* **TRY IT**
Copy every line of the following data that includes the string "Renk".

* **INPUT DATA**
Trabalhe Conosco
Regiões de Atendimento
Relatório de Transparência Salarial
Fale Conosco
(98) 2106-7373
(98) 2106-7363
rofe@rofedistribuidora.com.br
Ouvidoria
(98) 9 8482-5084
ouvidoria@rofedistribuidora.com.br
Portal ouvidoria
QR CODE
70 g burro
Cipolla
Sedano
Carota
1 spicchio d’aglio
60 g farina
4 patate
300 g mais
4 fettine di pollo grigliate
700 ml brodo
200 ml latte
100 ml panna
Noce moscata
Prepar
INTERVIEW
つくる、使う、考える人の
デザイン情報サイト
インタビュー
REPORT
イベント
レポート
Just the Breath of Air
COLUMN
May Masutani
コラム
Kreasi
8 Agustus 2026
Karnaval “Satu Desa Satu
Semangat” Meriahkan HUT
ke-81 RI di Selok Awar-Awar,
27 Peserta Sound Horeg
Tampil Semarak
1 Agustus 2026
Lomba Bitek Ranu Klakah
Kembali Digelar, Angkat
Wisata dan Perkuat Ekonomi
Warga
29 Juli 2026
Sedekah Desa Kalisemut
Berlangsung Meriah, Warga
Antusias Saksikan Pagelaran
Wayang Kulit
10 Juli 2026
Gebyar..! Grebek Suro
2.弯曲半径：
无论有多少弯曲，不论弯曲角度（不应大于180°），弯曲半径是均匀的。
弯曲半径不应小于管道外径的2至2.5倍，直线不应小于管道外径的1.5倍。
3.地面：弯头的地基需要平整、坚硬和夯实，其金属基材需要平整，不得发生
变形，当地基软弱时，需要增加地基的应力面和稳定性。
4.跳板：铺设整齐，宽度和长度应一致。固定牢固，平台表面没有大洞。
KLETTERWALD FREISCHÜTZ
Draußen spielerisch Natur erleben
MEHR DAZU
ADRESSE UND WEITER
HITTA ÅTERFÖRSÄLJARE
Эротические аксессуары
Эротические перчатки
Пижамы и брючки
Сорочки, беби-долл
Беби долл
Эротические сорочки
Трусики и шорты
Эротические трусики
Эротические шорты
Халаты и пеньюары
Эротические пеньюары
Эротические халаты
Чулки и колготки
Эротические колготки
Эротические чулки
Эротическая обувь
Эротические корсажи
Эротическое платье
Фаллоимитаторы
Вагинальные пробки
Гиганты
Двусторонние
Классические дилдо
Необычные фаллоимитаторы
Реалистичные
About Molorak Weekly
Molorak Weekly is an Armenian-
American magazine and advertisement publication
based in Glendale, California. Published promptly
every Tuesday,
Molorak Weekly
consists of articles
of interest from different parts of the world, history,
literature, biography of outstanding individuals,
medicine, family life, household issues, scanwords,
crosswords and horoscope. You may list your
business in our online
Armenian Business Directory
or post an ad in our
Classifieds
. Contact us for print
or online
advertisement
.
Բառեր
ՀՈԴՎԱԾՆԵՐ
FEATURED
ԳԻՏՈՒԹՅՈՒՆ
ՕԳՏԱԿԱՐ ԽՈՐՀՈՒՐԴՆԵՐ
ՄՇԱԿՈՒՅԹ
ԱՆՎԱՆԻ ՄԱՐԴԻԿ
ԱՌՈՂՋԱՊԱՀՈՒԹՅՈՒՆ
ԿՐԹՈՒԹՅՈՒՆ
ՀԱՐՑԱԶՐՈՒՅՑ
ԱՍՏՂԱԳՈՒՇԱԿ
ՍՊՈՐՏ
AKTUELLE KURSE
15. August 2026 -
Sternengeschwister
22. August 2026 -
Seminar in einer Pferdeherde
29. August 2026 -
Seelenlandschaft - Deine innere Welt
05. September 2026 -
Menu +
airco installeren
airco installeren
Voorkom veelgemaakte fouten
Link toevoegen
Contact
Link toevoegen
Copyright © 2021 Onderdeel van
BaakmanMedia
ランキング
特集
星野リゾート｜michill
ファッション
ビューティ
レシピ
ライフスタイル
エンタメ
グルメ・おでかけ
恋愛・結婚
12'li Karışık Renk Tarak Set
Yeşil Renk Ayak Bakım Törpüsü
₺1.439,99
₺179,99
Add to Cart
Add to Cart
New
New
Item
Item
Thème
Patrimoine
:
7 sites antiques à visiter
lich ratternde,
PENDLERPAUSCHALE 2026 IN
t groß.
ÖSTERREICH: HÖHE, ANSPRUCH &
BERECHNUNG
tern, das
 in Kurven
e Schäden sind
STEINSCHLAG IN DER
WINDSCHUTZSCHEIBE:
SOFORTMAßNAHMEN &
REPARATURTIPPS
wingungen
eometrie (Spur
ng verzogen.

* **ANSWER SECTION**
12'li Karışık Renk Tarak Set
Yeşil Renk Ayak Bakım Törpüsü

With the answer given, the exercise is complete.